District of Connecticut Reduces Search Terms for ESI Production in Class Action Case

16 Dec 2015

Strauch et. al. v. Computer Sciences Corp., Case No. 14-956 (D. Conn., Nov. 24, 2015) is a Fair Labor Standards Act (“FLSA”) case involving a number of discovery disputes over search terms filed by both Plaintiffs and Defendant. Each party filed a Motion to Compel in addition to numerous other motions, and the court, after being forced to “micro manage” most aspects of the litigation, ordered that the parties file letters describing the discovery issues.

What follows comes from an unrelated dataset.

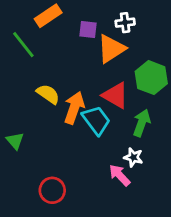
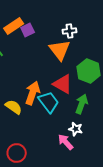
purple square: (88, 29) -> (28, 30), moved, turned -32
orange triangle: (111, 49) -> (60, 50), turned -35
yellow semicircle: (48, 94) -> (14, 107), moved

Plaintiffs filed a letter indicating 103 proposed search terms for Defendants to use to find responsive ESI, and Defendants objected to the proposal as overly burdensome. Plaintiffs proposed an alternative whereby Defendant would either 1) produce small samples of documents followed by “an iterative analysis” to “hone in” on search terms; 2) provide all the documents, through which Plaintiffs could search; or 3) produce everything that each search term hits upon and then “claw back” any documents produced inadvertently that are irrelevant or privileged.

Defendant advised the court that of the 1 million items in its database, Plaintiff search terms produced over 960,000 responsive documents, far more than Defendant argued was reasonable to review. After further negotiation, Plaintiffs suggested that Defendants review only those documents whose search terms hit less than 10,000 documents plus a statistical sample of the remaining documents. After more back and forth, the parties ended up before the magistrate judge.

The judge found that because of the number of plaintiffs (over 1,000), Defendant could not argue proportionality. However, the court held that Defendant should not have to produce irrelevant documents just to “hone” in on search terms. As a result, the court ordered that Defendant use its own search terms as set forth in its negotiations with Plaintiffs and be permitted to remove documents that are privileged or “undeniably” irrelevant.